退職給付会計は2005年3月期で5回目の決算を迎えた。この間、資金繰り上の積立不足(未積立PBO)は2002年度(2003年3月期)には平均で株主資本の約27%の水準に達していたが、その後は代行返上等によるPBOの減少、株高による年金資産の増加から減少し、2004年度(2005年3月期)には株主資本の15%の水準にまで低下している。また、費用認識上の積立不足(未認識債務)の負担も大きく緩和されている。更には、フロー面においても、勤務費用、利息費用、未認識債務消却費用はいずれも2002年度以降減少しており、利益への負担も緩和しつつある。

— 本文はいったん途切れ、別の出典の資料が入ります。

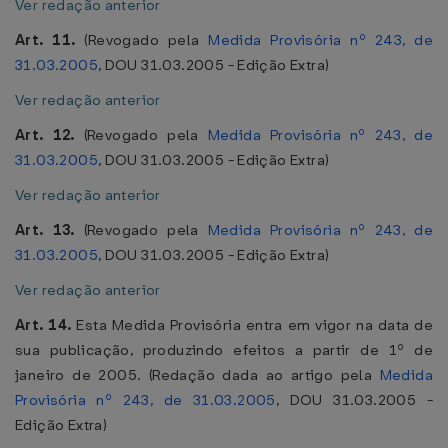
Ver redação anterior
Art. 11.
(Revogado pela
Medida Provisória nº 243, de
31.03.2005
, DOU 31.03.2005 - Edição Extra)
Ver redação anterior
Art. 12.
(Revogado pela
Medida Provisória nº 243, de
31.03.2005
, DOU 31.03.2005 - Edição Extra)
Ver redação anterior
Art. 13.
(Revogado pela
Medida Provisória nº 243, de
31.03.2005
, DOU 31.03.2005 - Edição Extra)
Ver redação anterior
Art. 14.
Esta Medida Provisória entra em vigor na data de
sua publicação, produzindo efeitos a partir de 1º de
janeiro de 2005. (Redação dada ao artigo pela
Medida
Provisória nº 243, de 31.03.2005
, DOU 31.03.2005 -
Edição Extra)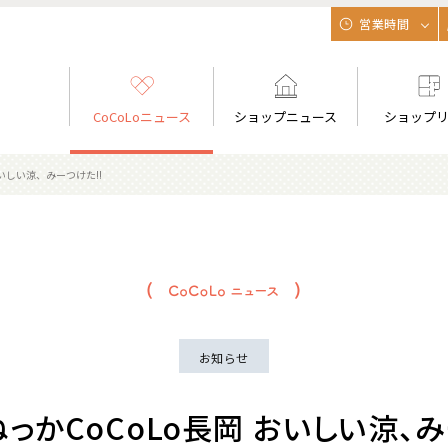
営業時間
CoCoLoニュース
ショップニュース
ショップ
おいしい涼、みーつけた‼
お知らせ
っかCoCoLo長岡 おいしい涼、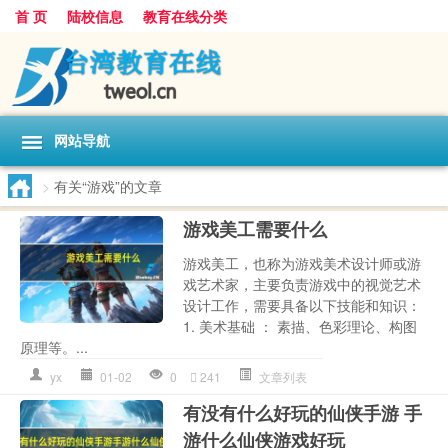
首 页
陆校信息
教育在线分类
网站导航
>
有关“游戏”的文章
游戏美工需要什么
游戏美工，也称为游戏美术设计师或游
戏艺术家，主要负责游戏中的视觉艺术
设计工作，需要具备以下技能和知识：
1. 美术基础 ： 素描、色彩理论、构图
原理等。...
yx
01-02
0
241
文章列表
有没有什么好玩的仙侠手游 手
游什么仙侠游戏好玩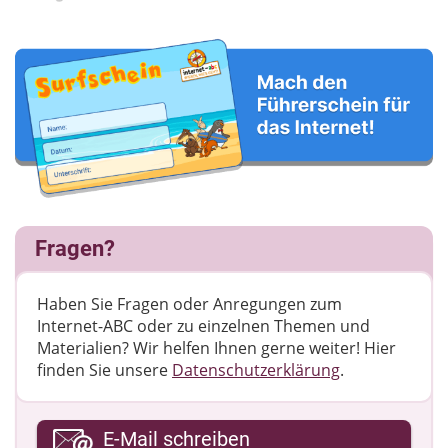
Fragen?
Haben Sie Fragen oder Anregungen zum
Internet-ABC oder zu einzelnen Themen und
Materialien? Wir helfen Ihnen gerne weiter! ​Hier
finden Sie unsere
Datenschutzerklärung
.
Ihre E-Mail-Adresse
E-Mail schreiben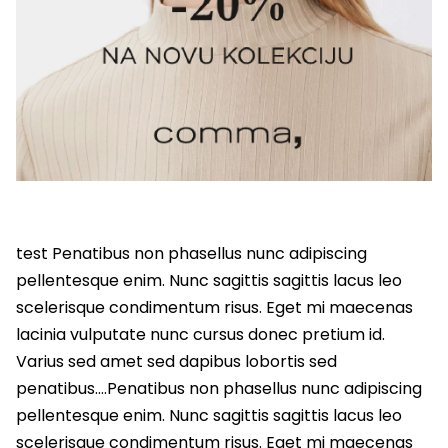
test Penatibus non phasellus nunc adipiscing
pellentesque enim. Nunc sagittis sagittis lacus leo
scelerisque condimentum risus. Eget mi maecenas
lacinia vulputate nunc cursus donec pretium id.
Varius sed amet sed dapibus lobortis sed
penatibus….Penatibus non phasellus nunc adipiscing
pellentesque enim. Nunc sagittis sagittis lacus leo
scelerisque condimentum risus. Eget mi maecenas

以上のように、全体として積立不足の負担は緩和したが、積立不足負担に依然として企業間格差があることには注意を要する。2004年度においても、未積立PBOが株主資本の50%以上に達する企業は全体の1割弱に達する。また、このような負担は成熟企業よりも成長企業で大きくなっている。業種別に見ても、未積立PBO、未認識債務の負担に大きな格差がある他、これらの負担が大きい業種では高い割引率が選択される傾向があり、財務数値上の負担よりも実際の負担は大きい可能性がある。
積立不足は企業の資金繰りを圧迫し、設備投資の足枷となることが懸念されていたが、2002年度に積立不足負担がピークアウトするのと軌を一にして企業の設備投資は回復企業を辿っている。この背景には景気回復や内部資金の充実も影響していると考えられるが、全体として、積立不足が企業の投資行動に及ぼす悪影響は後退しつつあると捉えられる。しかし、企業間の格差を見ると、積立不足負担が大きい企業はそうでない企業に比べ、設備投資や新規従業員の採用に消極的な傾向が見てとれる。また、そのような傾向は成長企業において特に顕著である。
積立不足負担は、投資行動への影響を通じて企業の競争力格差に繋がる可能性があり、後払い賃金型の退職給付における、財務上のコストと人事上のベネフィットのトレードオフという課題は依然として残っている。